Extracted records:
▬▬▬
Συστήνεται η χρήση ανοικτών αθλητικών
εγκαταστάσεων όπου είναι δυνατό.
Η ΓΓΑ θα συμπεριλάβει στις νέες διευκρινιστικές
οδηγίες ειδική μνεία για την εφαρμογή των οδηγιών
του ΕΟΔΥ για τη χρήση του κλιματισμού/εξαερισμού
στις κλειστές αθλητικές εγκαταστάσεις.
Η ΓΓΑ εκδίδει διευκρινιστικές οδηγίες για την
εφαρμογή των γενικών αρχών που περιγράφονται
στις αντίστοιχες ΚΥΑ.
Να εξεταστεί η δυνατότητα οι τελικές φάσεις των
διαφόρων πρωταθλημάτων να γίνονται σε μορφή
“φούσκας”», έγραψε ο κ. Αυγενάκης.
▬▬▬
• **WORK TO BE COMPLETED**: In how many lines of the data does the word "εγκαταστα" appear? Respond with the number and nothing more.

• **RESULT**: 2